VITAMIN D: as mentioned under my Golden Rules above, we do not want to completely avoid exposure to the sunlight because it is this exposure to the sun’s UV light that helps our body produce its own vitamin D, which has been beneficial to reduce the risks of colon, breast and prostate cancers and not to mention the vast amount of studies that have shown that the right dose of vitamin D (which will vary from adult to adult) will help to maintain healthy bones, prevent loss of calcium and muscle strength.

VITAMIN A: is a fat soluble vitamin and is vital to good health such as fights inflammation, provides better eye health, boosts immunity, and fosters cell growth that is needed for maintaining healthy clear skin. To this day however, there isn’t a single anti-ageing product on the market that compares to the efficiency and cost effectiveness of good quality ‘topical’ vitamin A. There are various forms that topical vitamin A comes in and the main one used is Retinol.

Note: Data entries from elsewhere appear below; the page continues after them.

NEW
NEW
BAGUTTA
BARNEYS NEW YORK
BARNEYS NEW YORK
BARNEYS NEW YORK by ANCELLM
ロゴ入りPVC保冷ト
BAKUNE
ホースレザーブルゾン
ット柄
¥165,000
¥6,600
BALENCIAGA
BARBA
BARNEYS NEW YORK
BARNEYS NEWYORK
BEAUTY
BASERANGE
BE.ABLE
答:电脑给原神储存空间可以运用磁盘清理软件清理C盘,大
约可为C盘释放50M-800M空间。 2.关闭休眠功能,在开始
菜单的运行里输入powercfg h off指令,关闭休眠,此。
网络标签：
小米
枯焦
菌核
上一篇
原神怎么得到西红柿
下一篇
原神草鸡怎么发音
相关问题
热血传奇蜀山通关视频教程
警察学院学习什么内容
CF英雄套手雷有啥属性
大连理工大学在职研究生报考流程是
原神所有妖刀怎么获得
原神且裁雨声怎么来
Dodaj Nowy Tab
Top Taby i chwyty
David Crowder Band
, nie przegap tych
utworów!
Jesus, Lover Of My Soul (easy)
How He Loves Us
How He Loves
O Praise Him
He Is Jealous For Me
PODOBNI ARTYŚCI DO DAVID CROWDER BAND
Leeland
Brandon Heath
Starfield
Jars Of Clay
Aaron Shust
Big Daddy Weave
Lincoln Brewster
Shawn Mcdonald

RETINOL: is probably the most common form of vitamin A available on the market and is much weaker than retinoic acid (the latter should only be prescribed under direction from your doctor due to its side effects if not monitored). Retinol, and indeed all forms of retinoids, such as zorac and retinaldehyde, increases the skin’s sensitivity to the sun, cause flakiness and irritation.

Nevertheless, retinol has helped to reduce uneven skin pigmentation such as freckles and age spots. It has also helped, such as in my personal circumstances, to reduce pore sizes, acne outbreaks and increase the effectiveness of exfoliation. I love this form of vitamin A, as now in my older years it has helped with my fine lines…but it is not for everyone, I suggest you consult a skin specialist to work through a program to help you address your needs.

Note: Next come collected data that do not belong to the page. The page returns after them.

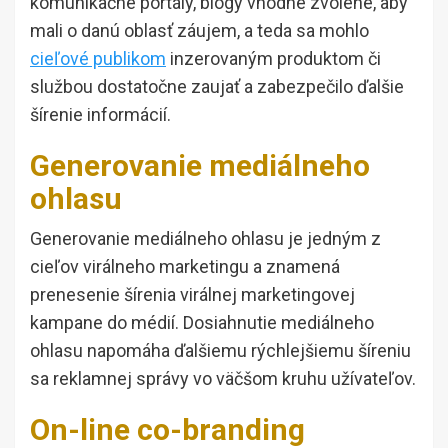
komunikačné portály, blogy vhodne zvolené, aby
mali o danú oblasť záujem, a teda sa mohlo
cieľové publikom
inzerovaným produktom či
službou dostatočne zaujať a zabezpečilo ďalšie
šírenie informácií.
Generovanie mediálneho
ohlasu
Generovanie mediálneho ohlasu je jedným z
cieľov virálneho marketingu a znamená
prenesenie šírenia virálnej marketingovej
kampane do médií. Dosiahnutie mediálneho
ohlasu napomáha ďalšiemu rýchlejšiemu šíreniu
sa reklamnej správy vo väčšom kruhu užívateľov.
On-line co-branding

Food Sources to Protect Your Skin

Nature provides its own source of antioxidants, which work extremely well wen used in combination with topical antioxidants mentioned above to keep your skin looking and feeling rejuvenated. What I will provide you below is barely touching the surface, so do your homework and consult a professional to design a regime suitable to your lifestyle. Antioxidants

Also keep in mind that cooking can destroy some of the antioxidant levels present in food so minimise cooking time or where possible eat raw, namely fruit and some vegetables.


  • Berries (all varieties)
  • Red grapes
  • Tomatoes
  • Avocado


  • Broccoli
  • Artichoke
  • Garlic
  • Spinach
  • Carrots
  • Celery


Green tea and normal black tea



  • Small red bean
  • Red kidney bean
  • Pinto bean
  • Black bean
  • Various nuts



Please feel free to leave me your comments or suggestions below. I look forward to hearing from you!

To your health and happiness!

Cheers Gina








4 thoughts on “Use of Vitamins, Retinol and Food to Protect Your Skin”

  • It is really amazing how we can protect are skin just by the things that we do or are expose to on a daily basis. Diet plays a very important part in the overall care of our skin. There are many super foods that are there that can do a whole lot of good for our skin.
    I have also written and article on taking care of the skin. Your post is well detailed and has a lot of great information.

    • Thank you for your comments Norman. Where can I read your article? It would be interesting to read how well the topic of food and general skin care can work wonders for how we look and feel…

  • Interesting article on supplements for skin. Your 5 Golden Rules really help to streamline the important things we can do for our skin. I am not very familiar with Retinol – can we acquire it through natural food? Also you mentioned red fatty fish – do you mean salmon? Or are there other types that I can look out for? Thanks for this article!

    • Thank you for your comments Lily

      Retinol is what is applied topically to your skin, such as creams rich in vitamin A, although one can acquire ‘retinoids’ naturally through eating foods rich in vitamin A and beta-carotene. Foods such as carrots, broccoli, spinach and sweet potatoes. Also pan-fried beef liver provides oodles of Vitamin A as do eggs, cod liver oil.

      With regards to red fatty fish, yes I mean salmon, but also look out for sardines and mackerel that are also loaded with omega-3 fatty acids and great source of health for your skin.